WORK ORDER: Look at every line of the material and count the ones holding the word "writing". The answer is the number only.

--- MATERIAL SHOWN ---

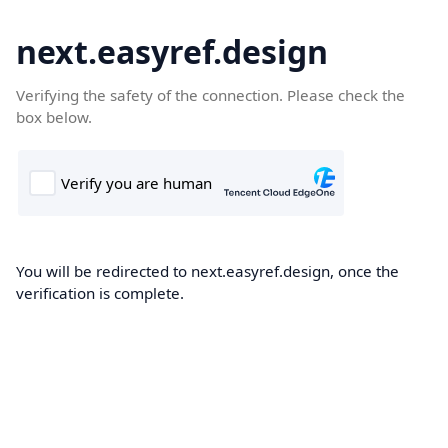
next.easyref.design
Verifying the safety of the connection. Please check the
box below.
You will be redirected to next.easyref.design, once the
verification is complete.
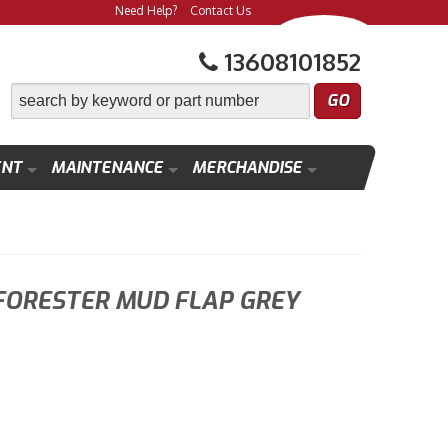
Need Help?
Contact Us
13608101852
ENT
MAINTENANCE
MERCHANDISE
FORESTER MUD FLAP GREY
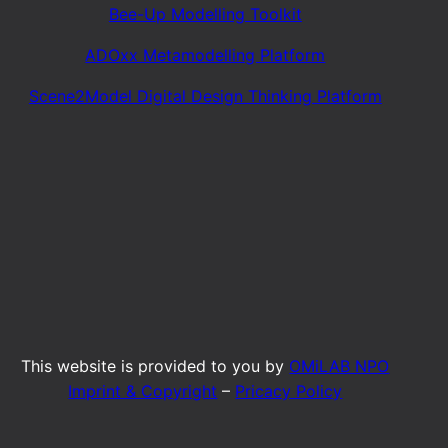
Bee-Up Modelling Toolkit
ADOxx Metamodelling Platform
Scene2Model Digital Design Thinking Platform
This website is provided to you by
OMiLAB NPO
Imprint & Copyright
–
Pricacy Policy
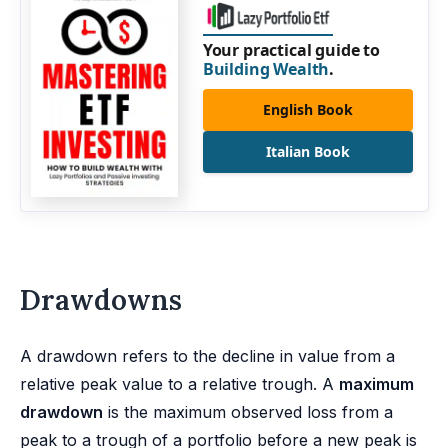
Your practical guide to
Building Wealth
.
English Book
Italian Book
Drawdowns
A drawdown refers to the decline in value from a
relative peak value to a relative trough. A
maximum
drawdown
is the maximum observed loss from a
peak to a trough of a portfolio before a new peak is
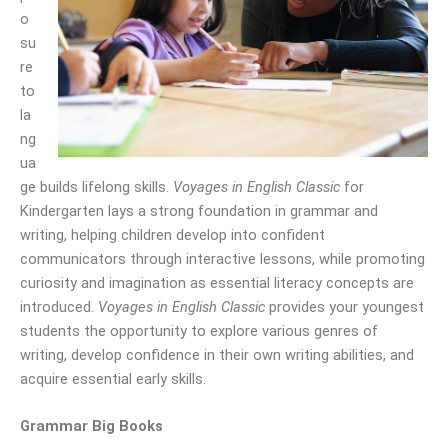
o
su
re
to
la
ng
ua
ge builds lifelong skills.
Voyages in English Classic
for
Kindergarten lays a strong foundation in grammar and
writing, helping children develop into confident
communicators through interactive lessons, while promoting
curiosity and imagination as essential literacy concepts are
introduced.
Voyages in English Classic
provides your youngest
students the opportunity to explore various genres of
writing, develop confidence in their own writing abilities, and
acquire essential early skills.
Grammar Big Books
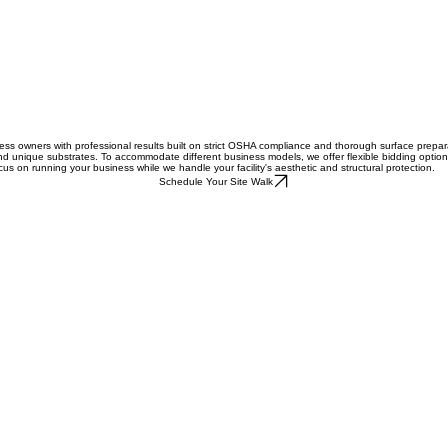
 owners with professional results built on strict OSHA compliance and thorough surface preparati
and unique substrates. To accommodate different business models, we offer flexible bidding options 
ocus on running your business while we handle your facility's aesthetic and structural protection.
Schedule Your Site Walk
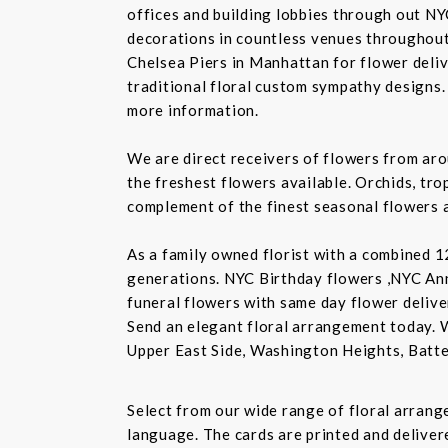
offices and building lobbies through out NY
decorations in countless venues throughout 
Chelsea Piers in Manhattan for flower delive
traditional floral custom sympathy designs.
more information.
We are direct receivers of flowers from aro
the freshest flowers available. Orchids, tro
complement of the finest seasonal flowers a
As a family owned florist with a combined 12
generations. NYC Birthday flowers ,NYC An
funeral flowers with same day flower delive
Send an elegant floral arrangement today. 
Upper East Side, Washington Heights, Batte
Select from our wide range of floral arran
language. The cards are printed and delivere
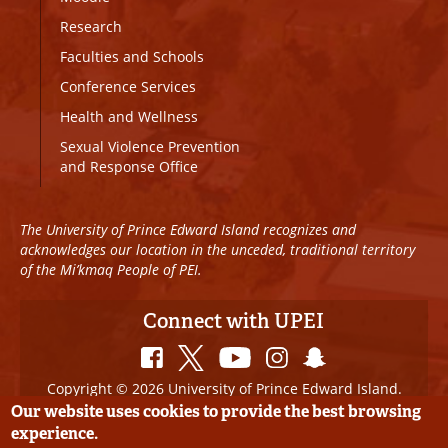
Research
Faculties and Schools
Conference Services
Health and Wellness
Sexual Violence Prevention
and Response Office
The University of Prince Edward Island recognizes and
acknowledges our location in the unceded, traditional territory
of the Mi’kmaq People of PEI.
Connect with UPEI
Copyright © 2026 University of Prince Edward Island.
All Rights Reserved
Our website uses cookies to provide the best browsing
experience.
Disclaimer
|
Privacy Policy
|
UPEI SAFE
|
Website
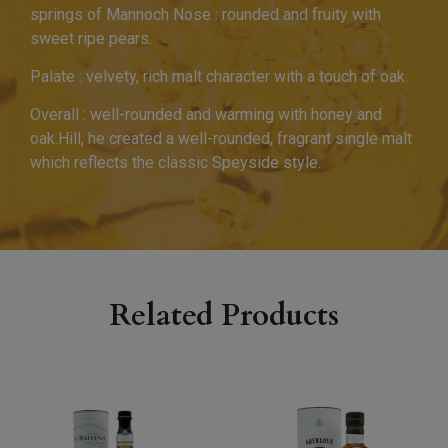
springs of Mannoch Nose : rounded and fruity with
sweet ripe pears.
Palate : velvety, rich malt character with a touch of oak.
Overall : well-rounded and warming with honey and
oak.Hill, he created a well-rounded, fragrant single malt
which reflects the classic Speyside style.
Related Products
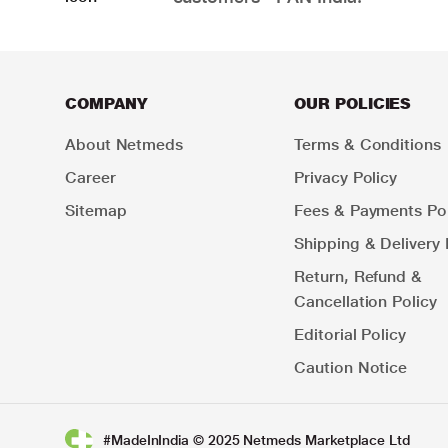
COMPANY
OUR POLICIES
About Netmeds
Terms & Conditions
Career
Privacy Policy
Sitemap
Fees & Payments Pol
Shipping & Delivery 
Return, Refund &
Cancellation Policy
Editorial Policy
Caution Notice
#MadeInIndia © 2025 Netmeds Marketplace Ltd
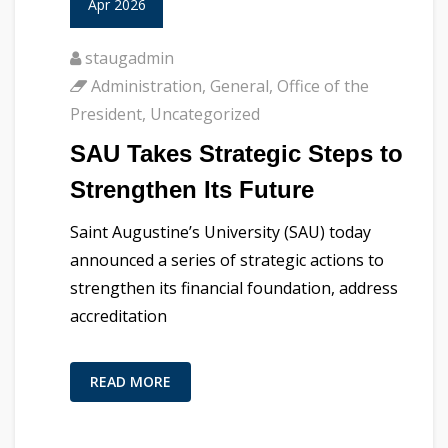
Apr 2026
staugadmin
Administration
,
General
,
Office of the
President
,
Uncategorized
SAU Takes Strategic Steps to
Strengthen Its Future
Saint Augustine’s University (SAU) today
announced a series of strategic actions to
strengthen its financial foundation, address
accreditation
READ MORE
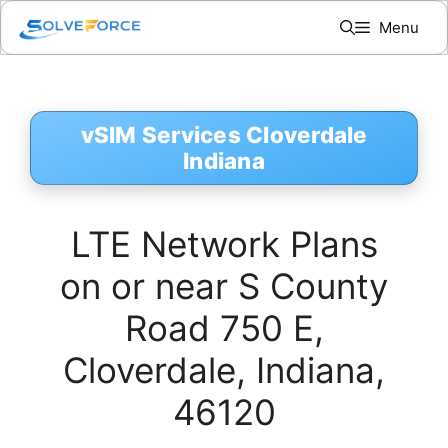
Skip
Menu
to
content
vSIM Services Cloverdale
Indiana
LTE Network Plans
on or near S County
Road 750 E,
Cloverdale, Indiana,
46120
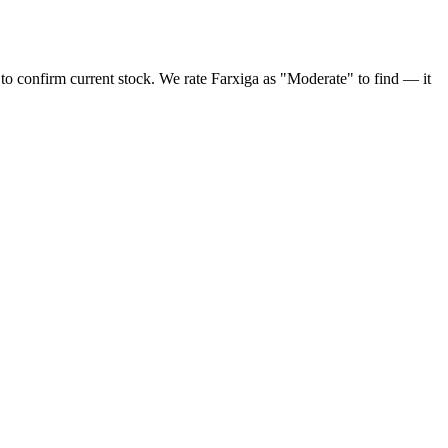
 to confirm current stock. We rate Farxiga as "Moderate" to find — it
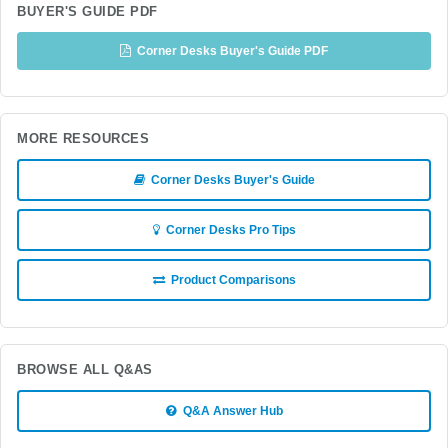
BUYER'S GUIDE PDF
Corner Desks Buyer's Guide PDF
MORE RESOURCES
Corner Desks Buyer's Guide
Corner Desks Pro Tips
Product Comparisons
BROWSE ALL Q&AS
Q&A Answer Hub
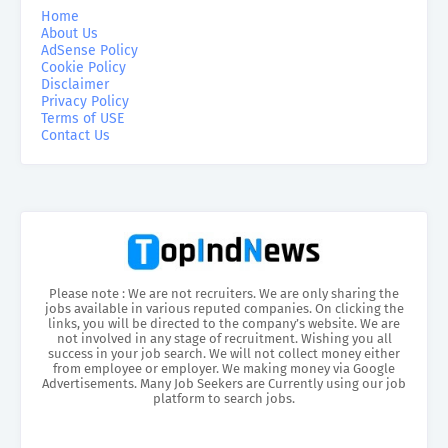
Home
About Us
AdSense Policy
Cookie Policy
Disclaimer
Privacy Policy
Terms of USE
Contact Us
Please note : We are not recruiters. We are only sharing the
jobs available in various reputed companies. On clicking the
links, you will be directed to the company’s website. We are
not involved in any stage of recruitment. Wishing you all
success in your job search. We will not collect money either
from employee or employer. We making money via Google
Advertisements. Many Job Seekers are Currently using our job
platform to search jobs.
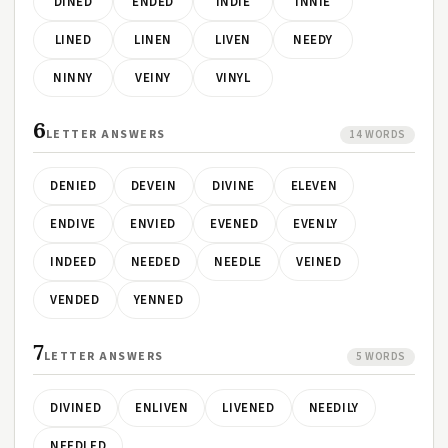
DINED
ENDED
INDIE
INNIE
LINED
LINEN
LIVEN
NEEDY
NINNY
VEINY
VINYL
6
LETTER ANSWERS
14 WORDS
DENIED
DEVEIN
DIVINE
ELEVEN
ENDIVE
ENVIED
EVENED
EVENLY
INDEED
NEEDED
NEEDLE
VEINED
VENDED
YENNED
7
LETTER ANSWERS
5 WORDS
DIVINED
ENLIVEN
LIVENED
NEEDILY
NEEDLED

---

ANSWER BELOW: 2